Sunday, October 16, 2011

Sleep, Sleep, and See-Ya

I never lay down for naps. Once I'm up for the day, I am up. I have to turn myself on otherwise I will not be able to function. Since Maddie was born I have had plenty of people tell me that I need to sleep when I get a chance. This is always great advice but I just never have been able to. If I do lay down then all I think about is what I need or want to do that I can't when the kids are awake. That all changed yesterday. Maddie went down for her nap at noon [which on a side note I am trying to make her fall asleep on her own for at least one nap a day to get used to it, so she fell asleep on her own in her bed] and then Nate went down at 12:30. I did a few things and then Maddie woke up at 1pm. I fed her and she fell right back to sleep. I got out my scrapbooking stuff but I just couldn't find the motivation to do it. I thought, I'll just lay on the couch for a bit, and I was OUT. It felt so good! And I guess the last 10 weeks without getting much sleep is finally catching up, because today when Nate when down for his nap, I snuggled up with Maddie on the couch and slept again. Oh my, now I'm in trouble. Can I get used to this thing called a nap? The housework will never get done! But it sure does feel good to get some extra sleep.

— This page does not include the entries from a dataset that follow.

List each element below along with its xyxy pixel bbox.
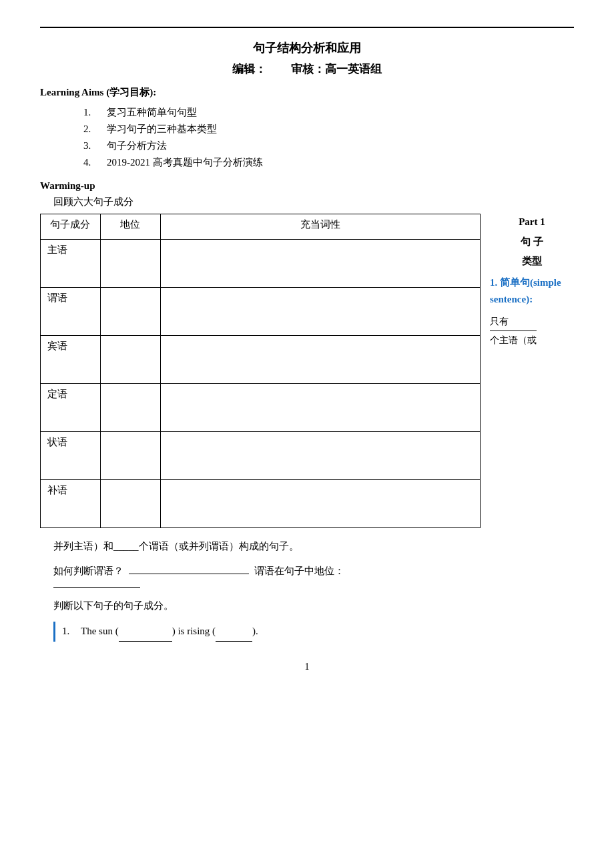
table-row: 主语 xyxy=(41,240,481,288)
learning-aims-list: 复习五种简单句句型 学习句子的三种基本类型 句子分析方法 2019-2021 高… xyxy=(40,104,574,171)
cell-object-pos xyxy=(100,336,160,384)
main-title: 句子结构分析和应用 xyxy=(40,40,574,56)
sentence-type-label: 句 子 xyxy=(490,234,574,251)
cell-attr-pos xyxy=(100,384,160,432)
exercise-item-1: 1. The sun ( ) is rising ( ). xyxy=(53,622,574,642)
bottom-line2: 如何判断谓语？ 谓语在句子中地位： xyxy=(53,562,574,580)
only-text: 只有 xyxy=(490,314,574,330)
table-row: 状语 xyxy=(41,432,481,480)
list-item: 学习句子的三种基本类型 xyxy=(93,121,574,138)
col-header-position: 地位 xyxy=(100,214,160,240)
blank-line xyxy=(490,331,537,331)
cell-adv-pos xyxy=(100,432,160,480)
col-header-role: 充当词性 xyxy=(160,214,480,240)
cell-subject-pos xyxy=(100,240,160,288)
table-row: 补语 xyxy=(41,480,481,528)
simple-sentence-label: 1. 简单句(simple sentence): xyxy=(490,274,574,308)
judge-heading: 判断以下句子的句子成分。 xyxy=(53,597,574,615)
components-table: 句子成分 地位 充当词性 主语 谓语 宾语 定语 xyxy=(40,214,481,528)
cell-adv: 状语 xyxy=(41,432,101,480)
list-item: 复习五种简单句句型 xyxy=(93,104,574,121)
page-number: 1 xyxy=(40,662,574,672)
how-judge-label: 如何判断谓语？ xyxy=(53,566,123,576)
underline-divider xyxy=(53,587,140,588)
cell-attr: 定语 xyxy=(41,384,101,432)
sidebar-note: Part 1 句 子 类型 1. 简单句(simple sentence): 只… xyxy=(481,214,574,349)
cell-object: 宾语 xyxy=(41,336,101,384)
cell-subject: 主语 xyxy=(41,240,101,288)
blank-2 xyxy=(216,622,252,642)
lei-xing-label: 类型 xyxy=(490,253,574,270)
table-section: 句子成分 地位 充当词性 主语 谓语 宾语 定语 xyxy=(40,214,574,528)
review-label: 审核：高一英语组 xyxy=(291,63,382,75)
blank-1 xyxy=(119,622,172,642)
weiyu-position-label: 谓语在句子中地位： xyxy=(254,566,344,576)
list-item: 句子分析方法 xyxy=(93,138,574,154)
cell-object-role xyxy=(160,336,480,384)
cell-attr-role xyxy=(160,384,480,432)
bottom-line1: 并列主语）和_____个谓语（或并列谓语）构成的句子。 xyxy=(53,537,574,556)
editor-label: 编辑： xyxy=(232,63,266,75)
top-divider xyxy=(40,27,574,28)
cell-adv-role xyxy=(160,432,480,480)
table-row: 定语 xyxy=(41,384,481,432)
bottom-section: 并列主语）和_____个谓语（或并列谓语）构成的句子。 如何判断谓语？ 谓语在句… xyxy=(40,537,574,642)
cell-predicate-role xyxy=(160,288,480,336)
warming-up-heading: Warming-up xyxy=(40,180,574,192)
warming-up-subheading: 回顾六大句子成分 xyxy=(40,196,574,208)
exercise-num-1: 1. xyxy=(62,622,81,641)
cell-compl-role xyxy=(160,480,480,528)
cell-subject-role xyxy=(160,240,480,288)
blank-how-judge xyxy=(129,574,249,574)
subtitle: 编辑： 审核：高一英语组 xyxy=(40,61,574,77)
list-item: 2019-2021 高考真题中句子分析演练 xyxy=(93,154,574,171)
exercise-text-1: The sun ( ) is rising ( ). xyxy=(81,622,574,642)
table-row: 宾语 xyxy=(41,336,481,384)
table-row: 谓语 xyxy=(41,288,481,336)
cell-predicate-pos xyxy=(100,288,160,336)
cell-compl: 补语 xyxy=(41,480,101,528)
col-header-component: 句子成分 xyxy=(41,214,101,240)
learning-aims-heading: Learning Aims (学习目标): xyxy=(40,86,574,99)
ge-zhuyu-text: 个主语（或 xyxy=(490,333,574,349)
cell-predicate: 谓语 xyxy=(41,288,101,336)
part-title: Part 1 xyxy=(490,214,574,231)
cell-compl-pos xyxy=(100,480,160,528)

To keep you updated on Maddie's sleep: she slept from 8pm to 1am last night! She stirred a little when I went to bed at 10pm but didn't wake up. After that it was every 2 hours like normal, but this I feel is progress! If that first stretch of sleep just keeps getting longer and longer, pretty soon she will be sleeping through the night. Well, eventually. But I'll take any glimmer of hope. So even though I didn't get as long of a stretch, I am happy that she did and that we're on our way!

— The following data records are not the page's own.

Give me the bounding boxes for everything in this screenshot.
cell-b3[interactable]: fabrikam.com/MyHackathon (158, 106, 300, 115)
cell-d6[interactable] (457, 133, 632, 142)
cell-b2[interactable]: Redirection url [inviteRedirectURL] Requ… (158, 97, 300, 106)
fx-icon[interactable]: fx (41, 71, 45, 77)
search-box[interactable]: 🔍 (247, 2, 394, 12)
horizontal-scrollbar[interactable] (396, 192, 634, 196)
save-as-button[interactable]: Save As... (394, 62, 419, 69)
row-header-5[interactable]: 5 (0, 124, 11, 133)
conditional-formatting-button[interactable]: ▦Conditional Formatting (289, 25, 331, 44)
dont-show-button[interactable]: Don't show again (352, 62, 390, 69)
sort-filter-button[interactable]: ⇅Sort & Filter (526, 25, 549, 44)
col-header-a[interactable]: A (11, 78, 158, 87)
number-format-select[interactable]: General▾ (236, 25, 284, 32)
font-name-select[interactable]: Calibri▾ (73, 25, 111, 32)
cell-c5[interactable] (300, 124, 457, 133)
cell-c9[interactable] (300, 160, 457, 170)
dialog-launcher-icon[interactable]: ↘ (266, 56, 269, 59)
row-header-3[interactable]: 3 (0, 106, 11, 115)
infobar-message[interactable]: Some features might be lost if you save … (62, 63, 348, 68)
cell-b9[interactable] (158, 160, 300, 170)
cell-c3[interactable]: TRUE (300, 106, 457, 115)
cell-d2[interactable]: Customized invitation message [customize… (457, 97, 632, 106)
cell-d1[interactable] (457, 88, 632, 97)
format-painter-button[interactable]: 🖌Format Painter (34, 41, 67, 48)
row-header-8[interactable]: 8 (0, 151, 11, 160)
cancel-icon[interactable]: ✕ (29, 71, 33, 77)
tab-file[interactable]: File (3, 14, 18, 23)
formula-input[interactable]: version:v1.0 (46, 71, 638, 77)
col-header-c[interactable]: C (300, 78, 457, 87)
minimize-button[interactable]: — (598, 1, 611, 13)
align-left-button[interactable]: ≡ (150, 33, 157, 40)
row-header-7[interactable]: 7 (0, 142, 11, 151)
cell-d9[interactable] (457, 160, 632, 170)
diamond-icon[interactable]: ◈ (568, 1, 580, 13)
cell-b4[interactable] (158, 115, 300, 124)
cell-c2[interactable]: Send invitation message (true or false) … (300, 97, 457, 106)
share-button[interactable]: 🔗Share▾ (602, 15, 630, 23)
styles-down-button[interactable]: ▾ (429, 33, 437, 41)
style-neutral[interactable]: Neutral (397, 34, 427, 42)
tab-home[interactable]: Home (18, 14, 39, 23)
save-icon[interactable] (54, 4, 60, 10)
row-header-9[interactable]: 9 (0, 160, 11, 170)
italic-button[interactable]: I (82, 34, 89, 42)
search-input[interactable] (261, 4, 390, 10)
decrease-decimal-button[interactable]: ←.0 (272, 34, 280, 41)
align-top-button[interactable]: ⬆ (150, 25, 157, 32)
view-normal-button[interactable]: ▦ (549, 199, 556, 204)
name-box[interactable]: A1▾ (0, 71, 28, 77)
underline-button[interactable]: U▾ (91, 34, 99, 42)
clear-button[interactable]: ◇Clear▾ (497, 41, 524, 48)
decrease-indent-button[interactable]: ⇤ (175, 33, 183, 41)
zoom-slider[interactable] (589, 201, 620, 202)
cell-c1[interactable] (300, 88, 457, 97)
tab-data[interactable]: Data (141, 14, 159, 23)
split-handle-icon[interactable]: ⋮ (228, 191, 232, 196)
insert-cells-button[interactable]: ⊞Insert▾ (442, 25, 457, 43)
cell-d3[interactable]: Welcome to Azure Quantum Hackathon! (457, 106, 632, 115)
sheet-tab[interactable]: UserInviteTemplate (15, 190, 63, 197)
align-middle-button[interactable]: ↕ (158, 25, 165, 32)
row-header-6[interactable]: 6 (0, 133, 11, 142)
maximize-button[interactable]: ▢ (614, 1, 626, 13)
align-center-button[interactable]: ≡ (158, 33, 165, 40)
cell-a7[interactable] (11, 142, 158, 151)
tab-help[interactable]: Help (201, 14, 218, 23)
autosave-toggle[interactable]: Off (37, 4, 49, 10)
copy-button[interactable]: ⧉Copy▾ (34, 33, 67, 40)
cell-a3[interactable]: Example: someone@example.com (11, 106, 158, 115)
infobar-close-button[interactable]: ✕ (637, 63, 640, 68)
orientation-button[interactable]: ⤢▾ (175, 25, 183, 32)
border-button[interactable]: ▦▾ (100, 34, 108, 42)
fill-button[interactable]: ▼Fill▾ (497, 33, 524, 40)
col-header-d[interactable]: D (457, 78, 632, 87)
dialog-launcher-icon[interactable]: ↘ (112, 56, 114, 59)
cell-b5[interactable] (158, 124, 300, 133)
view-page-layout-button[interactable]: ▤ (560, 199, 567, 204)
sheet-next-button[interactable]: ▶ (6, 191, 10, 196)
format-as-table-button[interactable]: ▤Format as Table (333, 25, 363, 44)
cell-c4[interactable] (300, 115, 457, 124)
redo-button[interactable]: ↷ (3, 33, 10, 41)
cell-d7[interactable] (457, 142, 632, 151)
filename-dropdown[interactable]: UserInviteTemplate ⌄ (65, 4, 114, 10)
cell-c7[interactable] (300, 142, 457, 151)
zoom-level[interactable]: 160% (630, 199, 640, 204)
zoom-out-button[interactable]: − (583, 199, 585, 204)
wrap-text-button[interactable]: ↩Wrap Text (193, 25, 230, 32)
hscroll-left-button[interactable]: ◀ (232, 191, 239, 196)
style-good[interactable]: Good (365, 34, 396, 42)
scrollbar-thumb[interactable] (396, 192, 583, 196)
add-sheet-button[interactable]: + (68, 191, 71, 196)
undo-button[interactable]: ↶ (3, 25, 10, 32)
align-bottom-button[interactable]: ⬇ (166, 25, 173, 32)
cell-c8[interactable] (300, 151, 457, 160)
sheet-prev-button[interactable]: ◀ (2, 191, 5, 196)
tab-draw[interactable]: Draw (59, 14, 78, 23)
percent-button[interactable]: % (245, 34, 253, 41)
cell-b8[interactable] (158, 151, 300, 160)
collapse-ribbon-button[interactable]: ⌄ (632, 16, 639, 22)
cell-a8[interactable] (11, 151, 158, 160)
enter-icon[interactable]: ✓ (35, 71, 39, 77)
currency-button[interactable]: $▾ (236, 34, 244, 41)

And now for the see-ya! We didn't go back to church for a few weeks after Maddie was born and when we did Nate really struggled with us leaving him in the nursery. He would cry and hang on to us. He was always fine within minutes but it was always hard to leave him like that. The last couple of weeks he just goes right in and starts playing; he could care less. Lately, he has also been the only one in the nursery since all the other boys have moved up to the 2/3 year old room. So today I decided to bring him in that room so he wouldn't be alone (it's only another month until he's 2 anyway). I thought since it was a new room he would be very clingy. Nope. He saw his friends and new toys and never looked back. While I'm glad he's not crying when I leave him, part of me wants him to. Don't grow up! Be sad when I leave! Haha! This growing up stuff is for the birds.